Saved entries
..............................
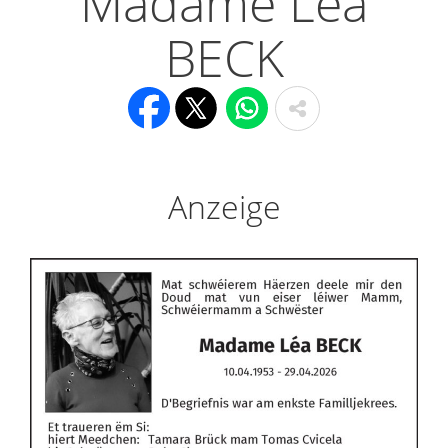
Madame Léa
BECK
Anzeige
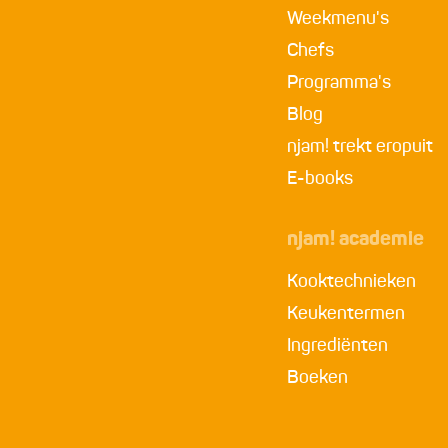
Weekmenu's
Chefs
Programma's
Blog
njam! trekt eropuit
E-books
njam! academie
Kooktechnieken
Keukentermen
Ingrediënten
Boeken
..............................
Work to complete - Your task is to return every entry exactly as it was written, with the pictures removed.

Solution to this task -
Madame Léa
BECK
Anzeige
Weekmenu's
Chefs
Programma's
Blog
njam! trekt eropuit
E-books
njam! academie
Kooktechnieken
Keukentermen
Ingrediënten
Boeken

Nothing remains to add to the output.